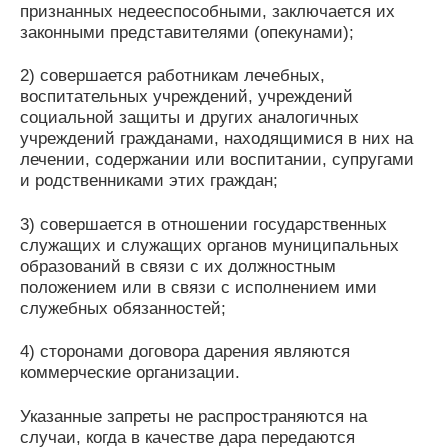
признанных недееспособными, заключается их
законными представителями (опекунами);
2) совершается работникам лечебных,
воспитательных учреждений, учреждений
социальной защиты и других аналогичных
учреждений гражданами, находящимися в них на
лечении, содержании или воспитании, супругами
и родственниками этих граждан;
3) совершается в отношении государственных
служащих и служащих органов муниципальных
образований в связи с их должностным
положением или в связи с исполнением ими
служебных обязанностей;
4) сторонами договора дарения являются
коммерческие организации.
Указанные запреты не распространяются на
случаи, когда в качестве дара передаются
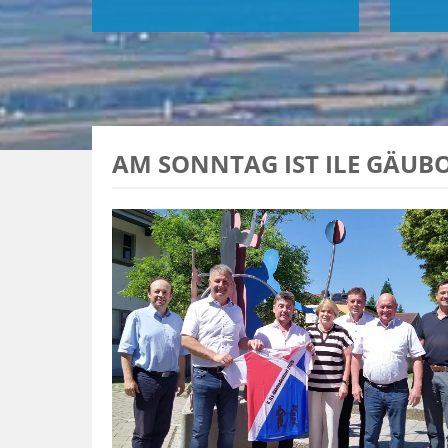
AM SONNTAG IST ILE GÄU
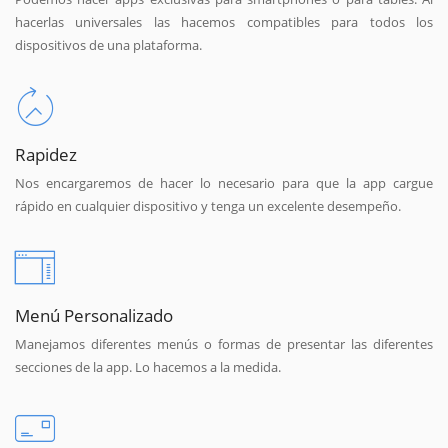
hacerlas universales las hacemos compatibles para todos los
dispositivos de una plataforma.
Rapidez
Nos encargaremos de hacer lo necesario para que la app cargue
rápido en cualquier dispositivo y tenga un excelente desempeño.
Menú Personalizado
Manejamos diferentes menús o formas de presentar las diferentes
secciones de la app. Lo hacemos a la medida.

* * * *

Task item:
Return all the data above as written, leaving out only the pictures.

Written reply:
признанных недееспособными, заключается их
законными представителями (опекунами);
2) совершается работникам лечебных,
воспитательных учреждений, учреждений
социальной защиты и других аналогичных
учреждений гражданами, находящимися в них на
лечении, содержании или воспитании, супругами
и родственниками этих граждан;
3) совершается в отношении государственных
служащих и служащих органов муниципальных
образований в связи с их должностным
положением или в связи с исполнением ими
служебных обязанностей;
4) сторонами договора дарения являются
коммерческие организации.
Указанные запреты не распространяются на
случаи, когда в качестве дара передаются
AM SONNTAG IST ILE GÄU
hacerlas universales las hacemos compatibles para todos los
dispositivos de una plataforma.
Rapidez
Nos encargaremos de hacer lo necesario para que la app cargue
rápido en cualquier dispositivo y tenga un excelente desempeño.
Menú Personalizado
Manejamos diferentes menús o formas de presentar las diferentes
secciones de la app. Lo hacemos a la medida.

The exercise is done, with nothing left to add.